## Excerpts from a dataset
********
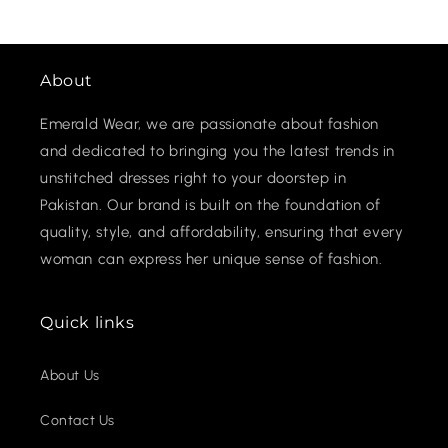
About
Emerald Wear, we are passionate about fashion
and dedicated to bringing you the latest trends in
unstitched dresses right to your doorstep in
Pakistan. Our brand is built on the foundation of
quality, style, and affordability, ensuring that every
woman can express her unique sense of fashion.
Quick links
About Us
Contact Us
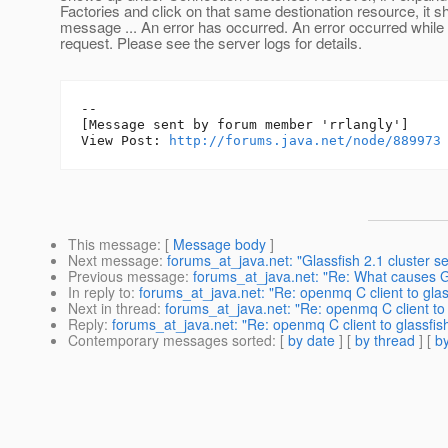
Factories and click on that same destionation resource, it 
message ... An error has occurred. An error occurred while
request. Please see the server logs for details.
--

[Message sent by forum member 'rrlangly']

View Post: 
http://forums.java.net/node/889973
This message
: [
Message body
]
Next message
:
forums_at_java.net: "Glassfish 2.1 cluster se
Previous message
:
forums_at_java.net: "Re: What causes G
In reply to
:
forums_at_java.net: "Re: openmq C client to glas
Next in thread
:
forums_at_java.net: "Re: openmq C client to 
Reply
:
forums_at_java.net: "Re: openmq C client to glassfis
Contemporary messages sorted
: [
by date
] [
by thread
] [
by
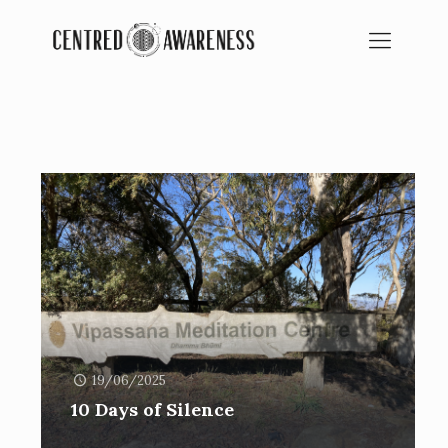
BLOG
SPIRITUAL EDUCATION
19/06/2025
10 Days of Silence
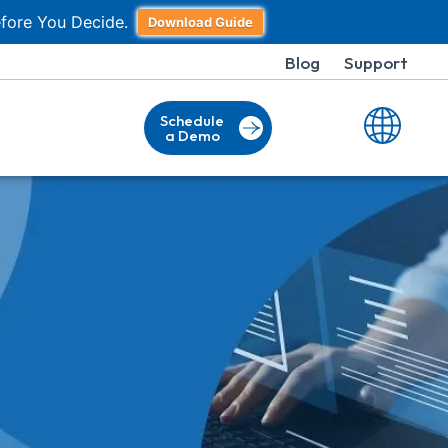
fore You Decide.
Download Guide
Blog
Support
Schedule
a Demo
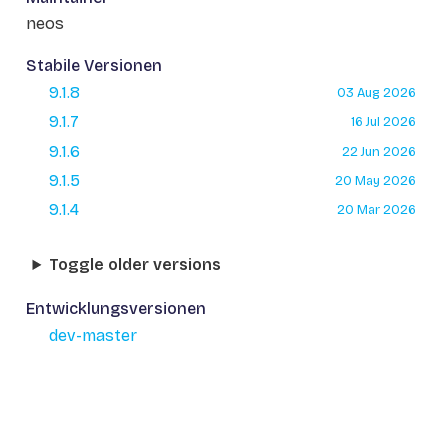
neos
Stabile Versionen
9.1.8
03 Aug 2026
9.1.7
16 Jul 2026
9.1.6
22 Jun 2026
9.1.5
20 May 2026
9.1.4
20 Mar 2026
Toggle older versions
Entwicklungsversionen
dev-master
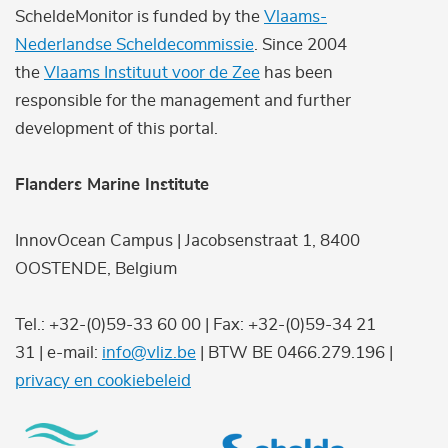
ScheldeMonitor is funded by the
Vlaams-
Nederlandse Scheldecommissie
. Since 2004
the
Vlaams Instituut voor de Zee
has been
responsible for the management and further
development of this portal.
Flanders Marine Institute
InnovOcean Campus | Jacobsenstraat 1, 8400
OOSTENDE, Belgium
Tel.: +32-(0)59-33 60 00 | Fax: +32-(0)59-34 21
31 | e-mail:
info@vliz.be
| BTW BE 0466.279.196 |
privacy en cookiebeleid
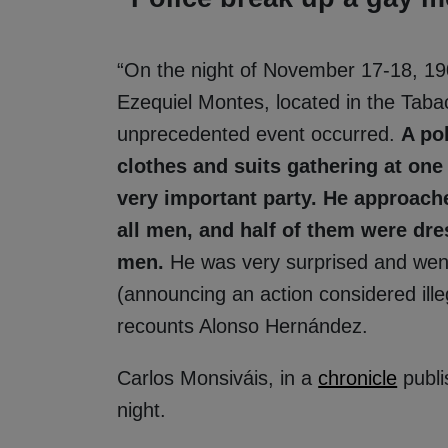
“On the night of November 17-18, 19
Ezequiel Montes, located in the Taba
unprecedented event occurred.
A po
clothes and suits gathering at on
very important party. He approach
all men, and half of them were dr
men.
He was very surprised and went t
(announcing an action considered illeg
recounts Alonso Hernández.
Carlos Monsiváis, in a
chronicle
publi
night.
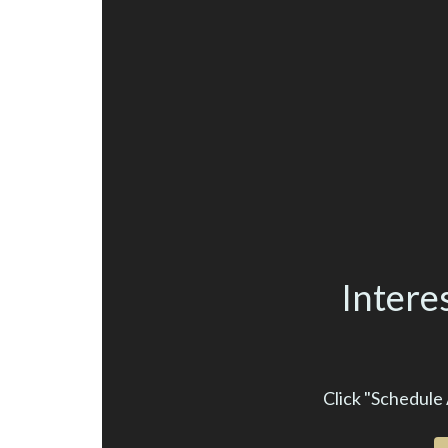
Intere
Click "Schedule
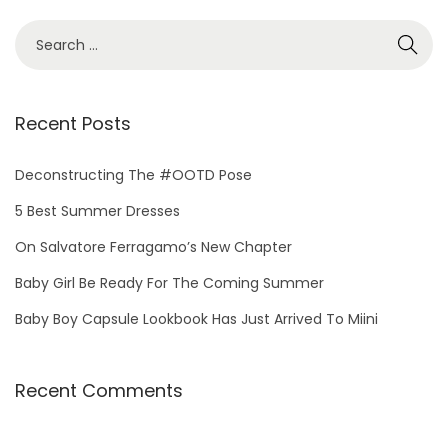
S
e
a
r
Recent Posts
c
h
Deconstructing The #OOTD Pose
f
5 Best Summer Dresses
o
On Salvatore Ferragamo’s New Chapter
r
Baby Girl Be Ready For The Coming Summer
:
Baby Boy Capsule Lookbook Has Just Arrived To Miini
Recent Comments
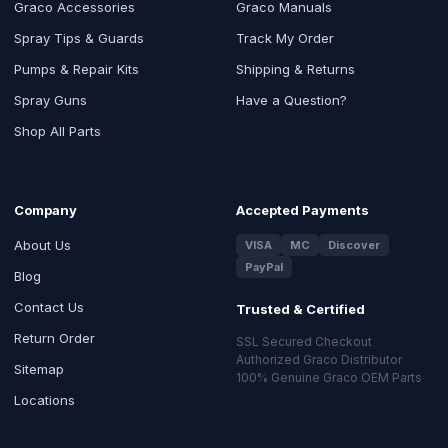
Graco Accessories
Graco Manuals
Spray Tips & Guards
Track My Order
Pumps & Repair Kits
Shipping & Returns
Spray Guns
Have a Question?
Shop All Parts
Company
Accepted Payments
About Us
VISA
MC
Discover
PayPal
Blog
Contact Us
Trusted & Certified
Return Order
SSL Secured Checkout
Authorized Graco Distributor
Sitemap
100% Genuine Graco OEM Parts
Locations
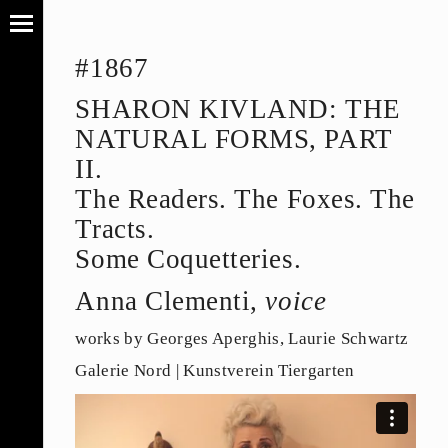
#1867
SHARON KIVLAND: THE
NATURAL FORMS, PART
II.
The Readers. The Foxes. The
Tracts.
Some Coquetteries.
Anna Clementi,
voice
works by Georges Aperghis, Laurie Schwartz
Galerie Nord | Kunstverein Tiergarten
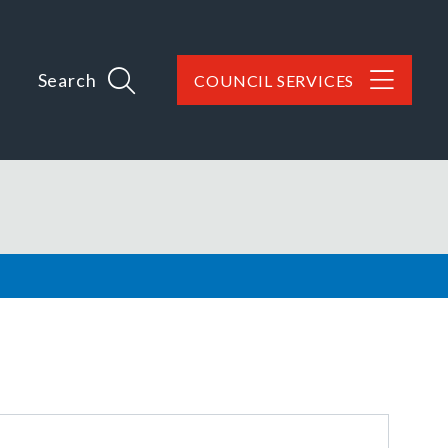
Search
COUNCIL SERVICES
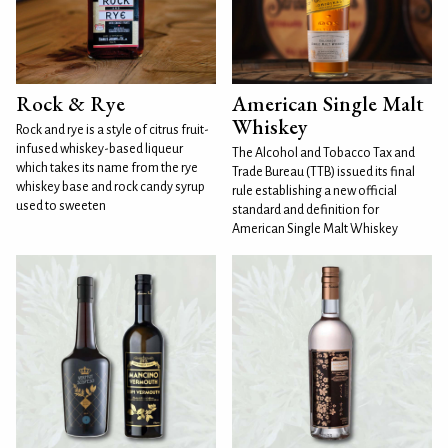
Rock & Rye
American Single Malt
Whiskey
Rock and rye is a style of citrus fruit-
infused whiskey-based liqueur
The Alcohol and Tobacco Tax and
which takes its name from the rye
Trade Bureau (TTB) issued its final
whiskey base and rock candy syrup
rule establishing a new official
used to sweeten
standard and definition for
American Single Malt Whiskey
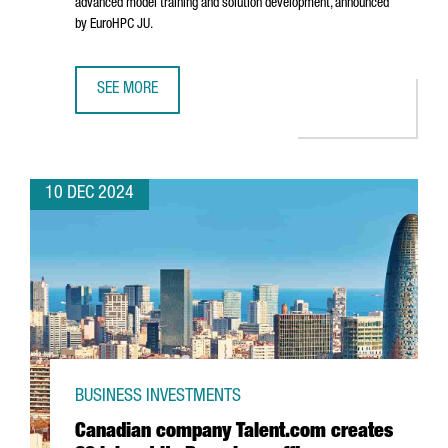
advanced model training and solution development, announced
by EuroHPC JU.
SEE MORE
BARCELONA WILL HOST ONE OF THE SEVEN AI INNOVATION 
10 DEC 2024
BUSINESS INVESTMENTS
Canadian company Talent.com creates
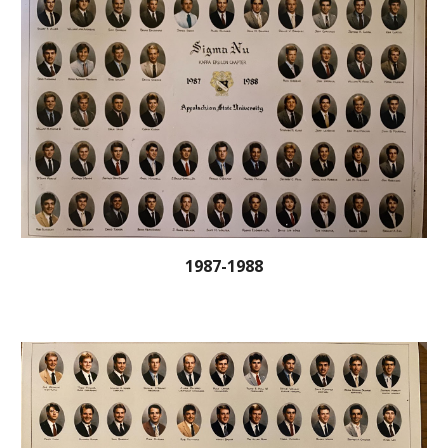
1987-1988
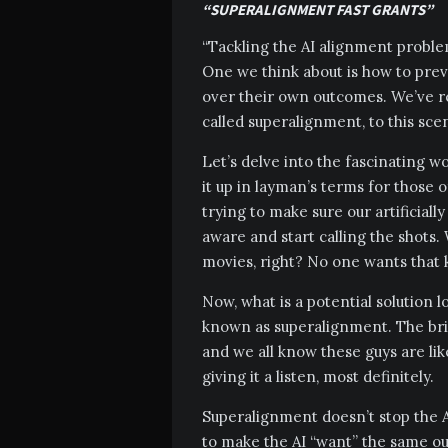
“SUPERALIGNMENT FAST GRANTS”
“Tackling the AI alignment proble
One we think about is how to pre
over their own outcomes. We’ve rec
called superalignment, to this scen
Let’s delve into the fascinating 
it up in layman’s terms for those o
trying to make sure our artificial
aware and start calling the shots.
movies, right? No one wants that k
Now, what is a potential solution 
known as superalignment. The brig
and we all know these guys are lik
giving it a listen, most definitely.
Superalignment doesn’t stop the AI
to make the AI “want” the same out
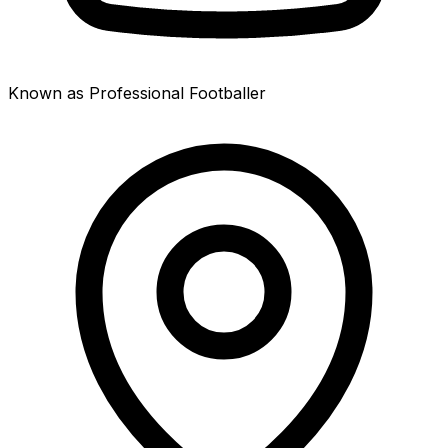
Known as Professional Footballer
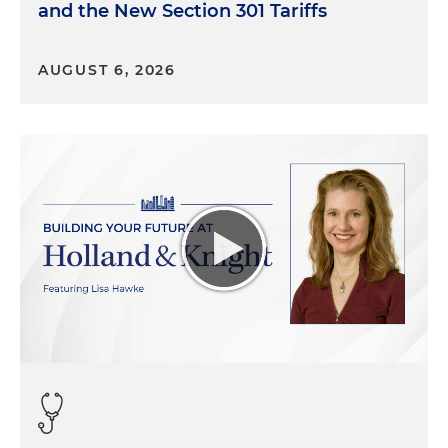
and the New Section 301 Tariffs
AUGUST 6, 2026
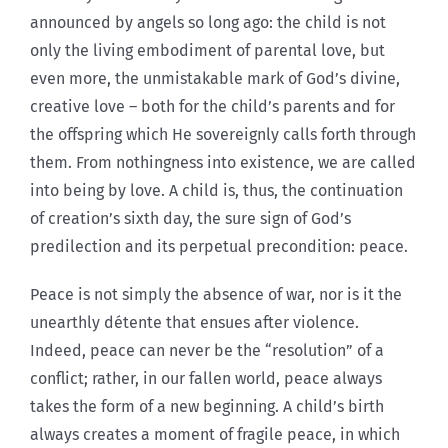
announced by angels so long ago: the child is not
only the living embodiment of parental love, but
even more, the unmistakable mark of God’s divine,
creative love – both for the child’s parents and for
the offspring which He sovereignly calls forth through
them. From nothingness into existence, we are called
into being by love. A child is, thus, the continuation
of creation’s sixth day, the sure sign of God’s
predilection and its perpetual precondition: peace.
Peace is not simply the absence of war, nor is it the
unearthly détente that ensues after violence.
Indeed, peace can never be the “resolution” of a
conflict; rather, in our fallen world, peace always
takes the form of a new beginning. A child’s birth
always creates a moment of fragile peace, in which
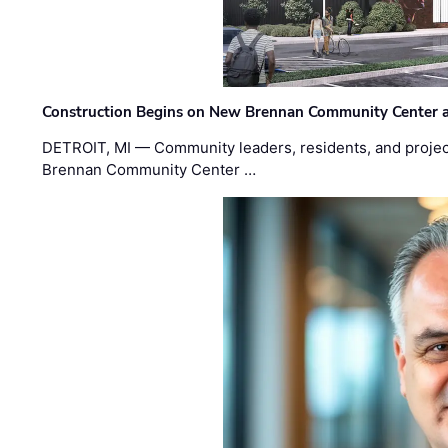
Construction Begins on New Brennan Community Center 
DETROIT, MI — Community leaders, residents, and project
Brennan Community Center …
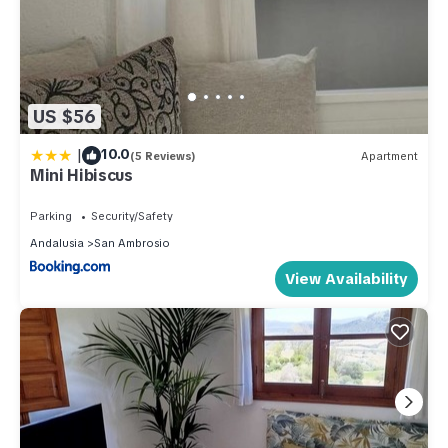
US $56
|
10.0
(5 Reviews)
Apartment
Mini Hibiscus
Parking
Security/Safety
Andalusia
San Ambrosio
View Availability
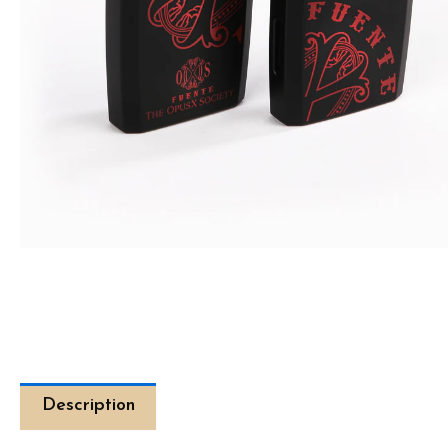
Description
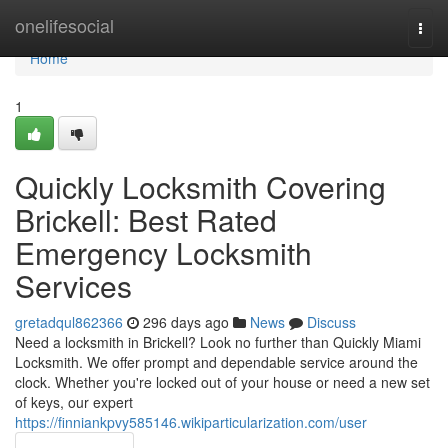
Home
onelifesocial
Togg
navi
Home
1
Quickly Locksmith Covering
Brickell: Best Rated
Emergency Locksmith
Services
gretadqul862366
296 days ago
News
Discuss
Need a locksmith in Brickell? Look no further than Quickly Miami
Locksmith. We offer prompt and dependable service around the
clock. Whether you're locked out of your house or need a new set
of keys, our expert
https://finniankpvy585146.wikiparticularization.com/user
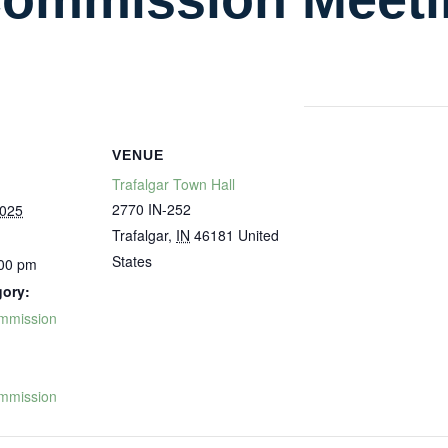
VENUE
Trafalgar Town Hall
2770 IN-252
2025
Trafalgar
,
IN
46181
United
States
:00 pm
gory:
mmission
:
mmission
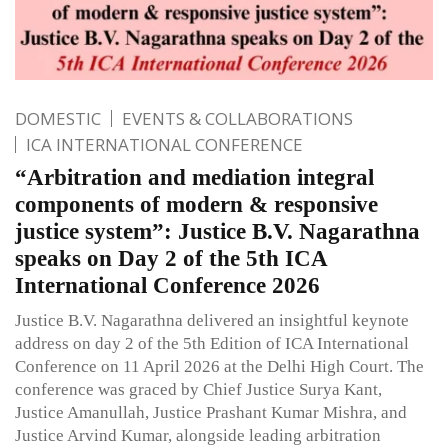
DOMESTIC
EVENTS & COLLABORATIONS
ICA INTERNATIONAL CONFERENCE
“Arbitration and mediation integral
components of modern & responsive
justice system”: Justice B.V. Nagarathna
speaks on Day 2 of the 5th ICA
International Conference 2026
Justice B.V. Nagarathna delivered an insightful keynote
address on day 2 of the 5th Edition of ICA International
Conference on 11 April 2026 at the Delhi High Court. The
conference was graced by Chief Justice Surya Kant,
Justice Amanullah, Justice Prashant Kumar Mishra, and
Justice Arvind Kumar, alongside leading arbitration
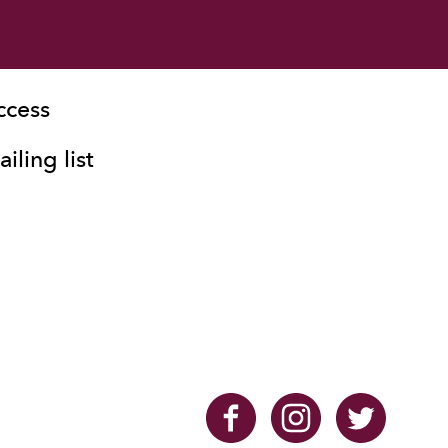
ccess
iling list
Facebook
Instagram
Twitter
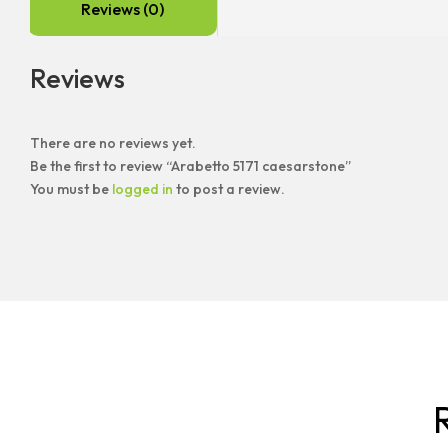
Reviews (0)
Reviews
There are no reviews yet.
Be the first to review “Arabetto 5171 caesarstone”
You must be
logged in
to post a review.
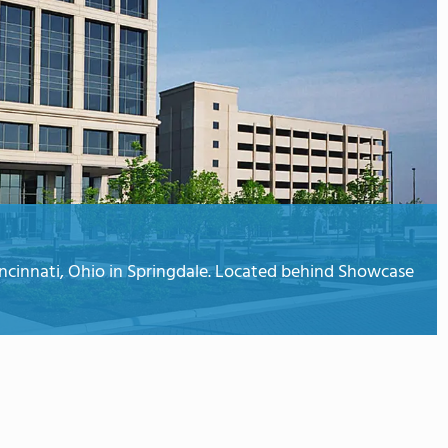
ncinnati, Ohio in Springdale. Located behind Showcase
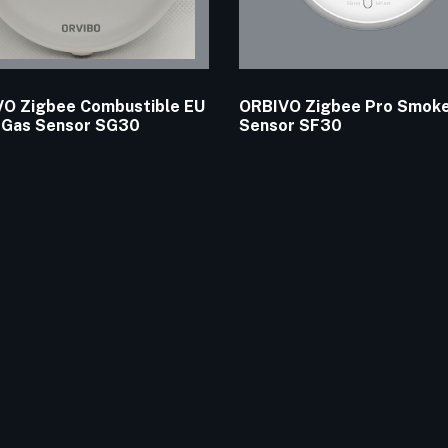
O Zigbee Combustible EU
ORBIVO Zigbee Pro Smok
 Gas Sensor SG30
Sensor SF30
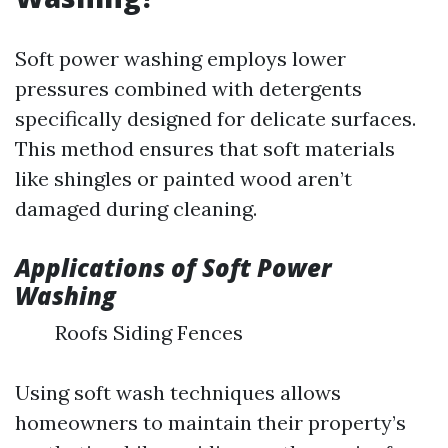
Soft power washing employs lower
pressures combined with detergents
specifically designed for delicate surfaces.
This method ensures that soft materials
like shingles or painted wood aren’t
damaged during cleaning.
Applications of Soft Power
Washing
Roofs Siding Fences
Using soft wash techniques allows
homeowners to maintain their property’s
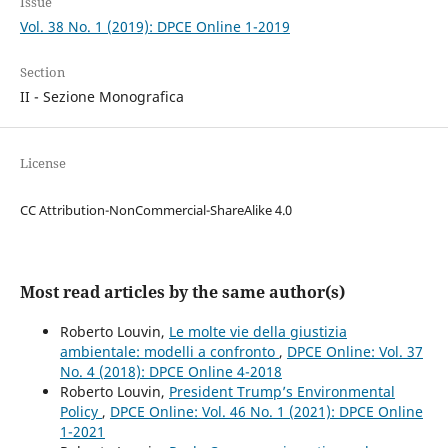
Issue
Vol. 38 No. 1 (2019): DPCE Online 1-2019
Section
II - Sezione Monografica
License
CC Attribution-NonCommercial-ShareAlike 4.0
Most read articles by the same author(s)
Roberto Louvin,
Le molte vie della giustizia
ambientale: modelli a confronto
,
DPCE Online: Vol. 37
No. 4 (2018): DPCE Online 4-2018
Roberto Louvin,
President Trump’s Environmental
Policy
,
DPCE Online: Vol. 46 No. 1 (2021): DPCE Online
1-2021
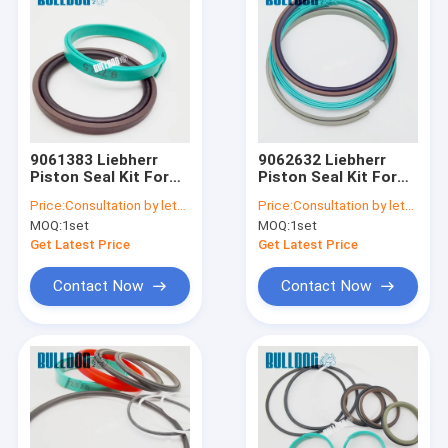
9061383 Liebherr
9062632 Liebherr
Piston Seal Kit For
Piston Seal Kit For
A900C A904C R912
A900C A904C R912
Price:
Consultation by letter
Price:
Consultation by letter
R914B A900C-LI,
R914B A900C-LI,
MOQ:
1set
MOQ:
1set
R904C LI, R904C HD-
R904C LI, R904C HD-
SL 2000 LI, R912HD-
SL 2000 LI, R912HD-
Get Latest Price
Get Latest Price
SL, R912 LC
SL, R912 LC
Contact Now
Contact Now
Home
Products
About Us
********
## Problem description
Write out exactly the lines above from the line with "Ezequiel Montes, located in the Taba" through the line with "recounts Alonso Hernández.", both of them included, and leave out all other lines.

## Exercise result
Ezequiel Montes, located in the Taba
unprecedented event occurred.
A po
clothes and suits gathering at on
very important party. He approach
all men, and half of them were dr
men.
He was very surprised and went t
(announcing an action considered illeg
recounts Alonso Hernández.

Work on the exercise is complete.